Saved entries

----

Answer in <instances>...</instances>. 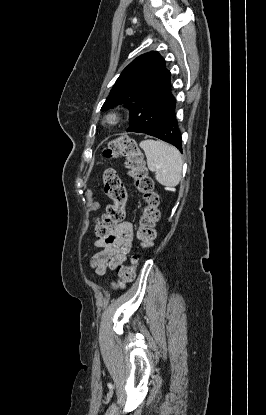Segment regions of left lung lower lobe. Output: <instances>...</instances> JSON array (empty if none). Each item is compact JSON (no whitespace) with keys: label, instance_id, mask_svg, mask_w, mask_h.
<instances>
[{"label":"left lung lower lobe","instance_id":"left-lung-lower-lobe-1","mask_svg":"<svg viewBox=\"0 0 266 415\" xmlns=\"http://www.w3.org/2000/svg\"><path fill=\"white\" fill-rule=\"evenodd\" d=\"M144 133L171 143L182 152V138L178 128L175 107L159 125Z\"/></svg>","mask_w":266,"mask_h":415}]
</instances>
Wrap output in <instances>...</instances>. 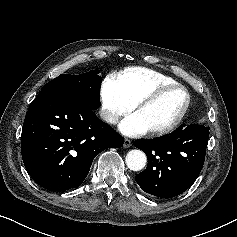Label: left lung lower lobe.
Segmentation results:
<instances>
[{"instance_id": "0a47b994", "label": "left lung lower lobe", "mask_w": 237, "mask_h": 237, "mask_svg": "<svg viewBox=\"0 0 237 237\" xmlns=\"http://www.w3.org/2000/svg\"><path fill=\"white\" fill-rule=\"evenodd\" d=\"M209 127L180 125L170 134L150 140H136L148 165L135 180L151 195L172 198L186 191L202 170L209 138Z\"/></svg>"}]
</instances>
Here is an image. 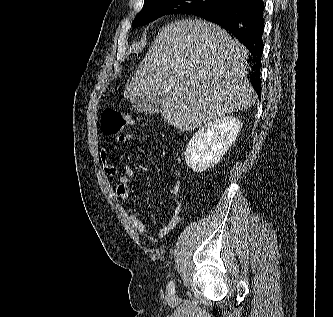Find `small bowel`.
<instances>
[{
	"label": "small bowel",
	"instance_id": "1",
	"mask_svg": "<svg viewBox=\"0 0 333 317\" xmlns=\"http://www.w3.org/2000/svg\"><path fill=\"white\" fill-rule=\"evenodd\" d=\"M120 142H126L131 139V134H122L118 137ZM101 163L103 170L108 175H116L118 168L115 163L109 158L105 149L100 153ZM134 176L133 167L129 164L123 166L122 174L118 178L116 194L117 197L123 201L128 202L131 197L130 180ZM180 188L179 180H176L174 185L169 189L171 196V205L168 211L171 213V218L168 223L157 231L150 230L147 225L135 214L131 207L126 208V214L134 226L135 230L144 235L150 242L156 243L168 235L179 222V214L181 210V203L178 199V193Z\"/></svg>",
	"mask_w": 333,
	"mask_h": 317
}]
</instances>
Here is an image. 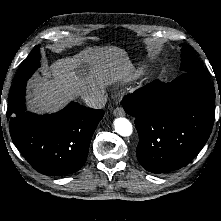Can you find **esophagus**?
Here are the masks:
<instances>
[{
    "mask_svg": "<svg viewBox=\"0 0 221 221\" xmlns=\"http://www.w3.org/2000/svg\"><path fill=\"white\" fill-rule=\"evenodd\" d=\"M113 114H114V116H124L125 111L123 108L117 107L116 109H114Z\"/></svg>",
    "mask_w": 221,
    "mask_h": 221,
    "instance_id": "1",
    "label": "esophagus"
}]
</instances>
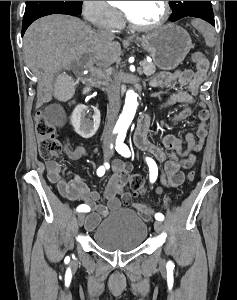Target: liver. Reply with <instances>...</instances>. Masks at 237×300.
<instances>
[{"mask_svg": "<svg viewBox=\"0 0 237 300\" xmlns=\"http://www.w3.org/2000/svg\"><path fill=\"white\" fill-rule=\"evenodd\" d=\"M23 51L30 69L41 71L38 93L45 91L46 95L53 91V75L72 69L82 55H89L98 67H110L121 55L118 41L102 39L84 21L70 15H49L32 23L23 37Z\"/></svg>", "mask_w": 237, "mask_h": 300, "instance_id": "liver-1", "label": "liver"}]
</instances>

----

Give again, word for word, each line from the one holding "Target: liver. Reply" through the end of the entries, and leave out any picture.

Target: liver. Reply with <instances>...</instances>. Masks at 237×300.
<instances>
[{"mask_svg": "<svg viewBox=\"0 0 237 300\" xmlns=\"http://www.w3.org/2000/svg\"><path fill=\"white\" fill-rule=\"evenodd\" d=\"M23 51L30 69L41 71L38 93L45 91L46 95L53 91V75L72 69L82 55H89L98 67H110L121 55L118 41L102 39L84 21L70 15H49L32 23L23 37Z\"/></svg>", "mask_w": 237, "mask_h": 300, "instance_id": "liver-1", "label": "liver"}]
</instances>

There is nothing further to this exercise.